Four-step procedure for peroral endoscopic myotomy. (A) A mucosal incision approximately 13 cm proximal to the esophagogastric junction. (B) Entry to the submucosal space. (C) Submucosal tunneling. (D) Endoscopic myotomy. (E) Closure of the mucosal entry using hemostatic clips.
ce-2023-001f4.jpg
Fig. 5.
Spindle veins in the gastric submucosa, one of the major landmarks of the esophagogastric junction during peroral endoscopic myotomy.
ce-2023-001f5.jpg
Fig. 6.
Endoscopic images of a patient with achalasia before (A) and after (B) peroral endoscopic myotomy (POEM).

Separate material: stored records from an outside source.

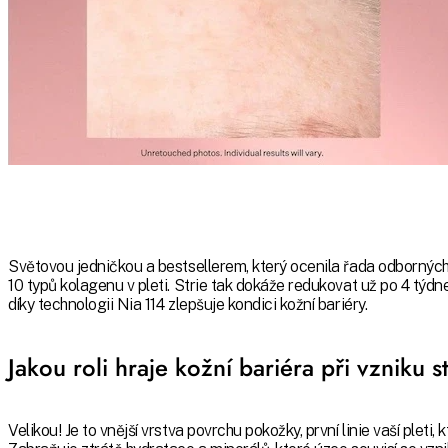
Světovou jedničkou a bestsellerem, který ocenila řada odborných
10 typů kolagenu v pleti. Strie tak dokáže redukovat už po 4 týdn
díky technologii Nia 114 zlepšuje kondici kožní bariéry.
Jakou roli hraje kožní bariéra při vzniku st
Velikou! Je to vnější vrstva povrchu pokožky, první linie vaší pleti, 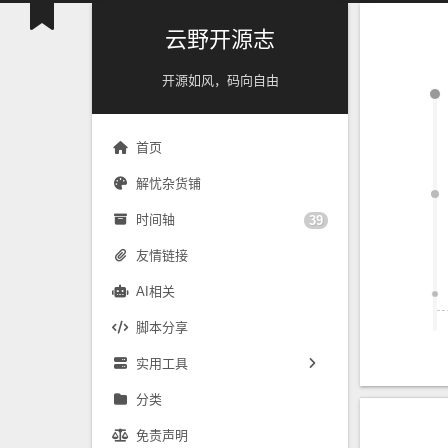
云野开源志
开源如风，码向自由
首页
解忧杂货铺
时间轴
39
友情链接
AI相关
脚本分享
实用工具
镜像源速配
分类
免责声明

The patient shows improvement in pinstripe pattern after POEM but has developed posttreatment gastroesophageal reflux disease.
ce-2023-001f6.jpg
Table 1.
Overview of studies on the long-term clinical efficacy of peroral endoscopic myotomy
Study No. of total patients Follow-up period (mo) Clinical success rate (%) Eckardt score (before/after treatment) LES pressure (mmHg) (before/after treatment) GERD (symptomatic or PPI use) (%)
Li et al. (2018)52 564 49 (median) 89.6 8/2 29.7/11.9 37.3
Brewer Gutierrez et al. (2020)53 146 55 (median) 95.2 7/1 38.4/16.9 32.1
Nabi et al. (2020)54 53 (pediatric) 55 (mean) 88.2 6.9/-  - 33.3
Xu et al. (2021)55 278 37 (mean) 95.6 6.9/1.0 32.3/14.1 35.1
Podboy et al. (2021)56 69 47 (mean) 72.7 8.7/0.8 - 44.9

LES, lower esophageal sphincter; GERD, gastroesophageal reflux disease; PPI, proton pump inhibitor.